How my feelings for her were changing.
I knew that I shouldn't feel like that toward her, how everyone would frown if they knew. A mortal and a demigod shouldn't, perhaps, have been together in the first place, but this was even more taboo then that.
I didn't know what to do, so I squashed my feelings down into a tiny corner of my heart and ignored them, hoping they'd fade with time.
But when they didn't over the span of weeks, then months, and then years, I stopped trying to pretend they didn't exist. I faced the music instead of shrinking away from it as I had all this time.
The next time I saw her, I asked if I could talk to her in private, mumbling the words out of the side of my mouth so that none but she could hear them.
She nodded and smiled, and then told me that we could meet up somewhere later if I wanted.
My first thought when hearing this was if she asking me out on a date. Then I sighed and shook my head, trying to clear it of all the thoughts.
She noticed and, with a worried look on her face, asked me if there was a problem with that. I hurried to reassure her that no, there was not, and could we meet at the park a few blocks from her house a week from now? She nodded again, and we agreed on mid-morning.
After leaving, I sank down on a pair of steps in front of an apartment building and wondered what I had gotten myself into.
I entertained the idea of not showing up and lying about a forgotten commitment, but quickly dismissed it. Then I thought about going, but talking about something else instead. Sighing, I realized that I couldn't do that. Something about her gaze made my tongue freeze, and when it unfroze, what spilled out was always the truth.
My head hurt, and my heart slammed against my ribcage. I was supposed to be wise, and I had acted like such a fool. How could I go through with this?
The days flashed by. It was like having a train coming at you at full speed with no way to avoid it-I had a constant sense of impending doom.

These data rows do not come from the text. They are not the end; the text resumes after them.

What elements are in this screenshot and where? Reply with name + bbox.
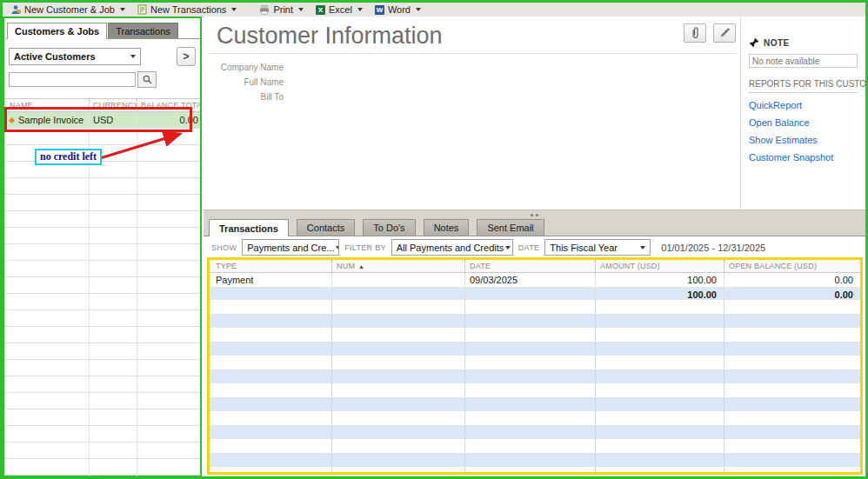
empty-customer-row [4,162,200,178]
empty-customer-row [4,195,200,211]
link-customer-snapshot[interactable]: Customer Snapshot [749,152,858,163]
date-range-text: 01/01/2025 - 12/31/2025 [661,243,765,253]
field-label-company-name: Company Name [204,63,284,72]
note-input[interactable] [749,54,858,68]
column-divider [595,300,596,472]
filter-by-label: FILTER BY [344,243,386,252]
date-dropdown-value: This Fiscal Year [550,243,618,253]
print-icon [259,5,270,15]
toolbar-item-label: Word [388,4,411,15]
print-button[interactable]: Print [253,3,310,17]
link-show-estimates[interactable]: Show Estimates [749,135,858,145]
transactions-panel-tabs: Transactions Contacts To Do's Notes Sent… [204,219,865,236]
empty-customer-row [4,145,200,162]
bp-tab-sent-email[interactable]: Sent Email [477,219,544,236]
empty-customer-row [4,178,200,195]
chevron-down-icon [120,8,125,11]
link-quickreport[interactable]: QuickReport [749,100,858,110]
splitter-dot [531,214,533,216]
empty-customer-row [4,376,200,393]
page-title: Customer Information [217,23,443,50]
empty-customer-row [4,244,200,261]
field-label-full-name: Full Name [204,77,284,87]
attach-file-button[interactable] [684,23,706,43]
customers-list: NAME CURRENCY BALANCE TOTAL Sample Invoi… [4,98,200,479]
main-area: Customer Information Company Name Full N… [204,17,865,476]
customer-name: Sample Invoice [18,115,83,125]
customer-balance-cell: 0.00 [137,112,200,128]
tab-transactions[interactable]: Transactions [108,23,178,38]
column-currency[interactable]: CURRENCY [89,99,137,111]
empty-rows-area [210,300,860,472]
chevron-down-icon [231,8,237,11]
empty-customer-row [4,476,200,479]
column-name[interactable]: NAME [4,99,89,111]
new-customer-job-button[interactable]: New Customer & Job [4,3,131,17]
toolbar: New Customer & Job New Transactions Prin… [3,3,865,17]
excel-button[interactable]: X Excel [310,3,369,17]
empty-customer-row [4,228,200,244]
customer-filter-dropdown[interactable]: Active Customers [9,48,141,65]
word-button[interactable]: W Word [369,3,427,17]
bp-tab-contacts[interactable]: Contacts [297,219,355,236]
sort-ascending-icon: ▲ [358,263,364,269]
bp-tab-todos[interactable]: To Do's [363,219,415,236]
date-dropdown[interactable]: This Fiscal Year [544,239,651,256]
show-dropdown-value: Payments and Cre... [247,243,334,253]
collapse-panel-button[interactable]: > [177,47,196,66]
customers-list-header: NAME CURRENCY BALANCE TOTAL [4,98,200,112]
search-icon [143,75,152,84]
pencil-icon [718,27,731,39]
transaction-row[interactable]: Payment 09/03/2025 100.00 0.00 [210,273,860,288]
column-open-balance[interactable]: OPEN BALANCE (USD) [724,260,860,272]
transaction-num-cell [331,273,464,287]
empty-customer-row [4,442,200,459]
bp-tab-notes[interactable]: Notes [424,219,470,236]
transactions-panel: Transactions Contacts To Do's Notes Sent… [204,219,865,476]
show-dropdown[interactable]: Payments and Cre... [242,239,339,256]
field-label-bill-to: Bill To [204,92,284,102]
empty-customer-row [4,327,200,343]
column-amount[interactable]: AMOUNT (USD) [595,260,724,272]
pin-icon [749,37,759,48]
link-open-balance[interactable]: Open Balance [749,117,858,128]
column-balance-total[interactable]: BALANCE TOTAL [137,99,200,111]
customer-search-input[interactable] [9,72,136,87]
empty-customer-row [4,129,200,145]
column-date[interactable]: DATE [464,260,595,272]
annotation-label: no credit left [35,149,102,165]
empty-customer-row [4,310,200,327]
empty-customer-row [4,459,200,476]
tab-customers-jobs[interactable]: Customers & Jobs [7,23,107,39]
chevron-down-icon [640,246,645,249]
chevron-down-icon [357,8,363,11]
edit-customer-button[interactable] [713,23,736,43]
empty-customer-row [4,393,200,409]
column-num-label: NUM [337,262,355,270]
empty-customer-row [4,261,200,277]
empty-customer-row [4,409,200,426]
transaction-open-balance-cell: 0.00 [724,273,860,287]
toolbar-item-label: Print [273,4,293,15]
search-button[interactable] [137,71,157,88]
transactions-table: TYPE NUM ▲ DATE AMOUNT (USD) OPEN BALANC… [207,257,863,475]
customer-currency-cell: USD [89,112,137,128]
column-divider [464,300,465,472]
chevron-down-icon [298,8,304,11]
filter-by-dropdown[interactable]: All Payments and Credits [391,239,513,256]
empty-customer-row [4,294,200,310]
customer-information-section: Customer Information Company Name Full N… [204,17,865,210]
toolbar-item-label: New Transactions [150,4,226,15]
customer-row[interactable]: Sample Invoice USD 0.00 [4,112,200,129]
new-transactions-button[interactable]: New Transactions [131,3,243,17]
column-num[interactable]: NUM ▲ [331,260,464,272]
customers-panel: Customers & Jobs Transactions Active Cus… [3,17,202,476]
bp-tab-transactions[interactable]: Transactions [209,219,289,236]
chevron-down-icon [416,8,421,11]
transactions-filters: SHOW Payments and Cre... FILTER BY All P… [204,236,865,258]
chevron-down-icon [336,246,339,249]
paperclip-icon [690,26,701,40]
transaction-type-cell: Payment [210,273,331,287]
new-customer-icon [10,4,21,15]
column-type[interactable]: TYPE [210,260,331,272]
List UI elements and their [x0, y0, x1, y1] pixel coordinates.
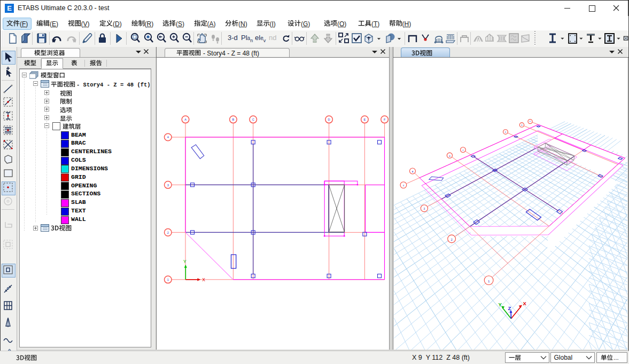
svg-text:A: A — [184, 118, 187, 121]
svg-text:F: F — [530, 121, 531, 123]
svg-text:A: A — [412, 170, 414, 173]
svg-text:1: 1 — [167, 278, 169, 281]
svg-text:D: D — [328, 118, 330, 121]
svg-text:B: B — [232, 118, 235, 121]
svg-text:2: 2 — [167, 231, 169, 234]
svg-text:C: C — [252, 118, 254, 121]
svg-text:4: 4 — [167, 136, 169, 139]
svg-text:2: 2 — [451, 238, 453, 241]
svg-text:X: X — [523, 300, 526, 306]
svg-text:3: 3 — [167, 184, 169, 187]
svg-text:Y: Y — [183, 259, 187, 264]
svg-text:E: E — [364, 118, 366, 121]
svg-text:Z: Z — [508, 305, 511, 311]
svg-text:3: 3 — [424, 208, 425, 210]
svg-text:1: 1 — [488, 280, 490, 283]
svg-text:E: E — [521, 124, 522, 126]
svg-text:Y: Y — [498, 302, 502, 307]
svg-text:X: X — [202, 277, 205, 282]
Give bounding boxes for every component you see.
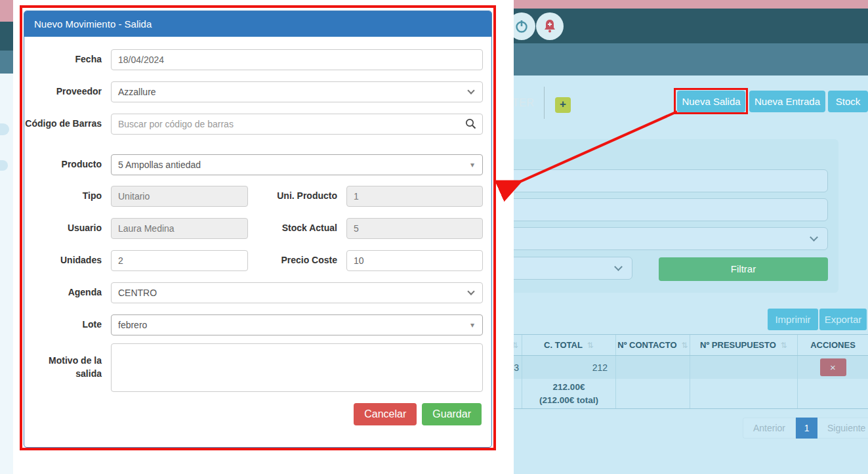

And then suddenly it was the day of our meeting.
I spent far longer on my outfit that morning than I ever had before, trying for just the right look. I fussed over every little detail until I couldn't stand it anymore and practically ran out of the house, almost forgetting my keys. A nervous wreck, I made my way to our meeting spot.
She was already there, basking in the warm July sun. My heart skipped a beat when I saw her familiar face, with it's scattering of freckles and small marks, framed by a halo of fiery hair.
Oh, gods.
I walked across the empty park, and settled myself down next to her.
"Um, hi."
"Hi." She turned to face me, smiling. "So what's up? What did you want to see me for?"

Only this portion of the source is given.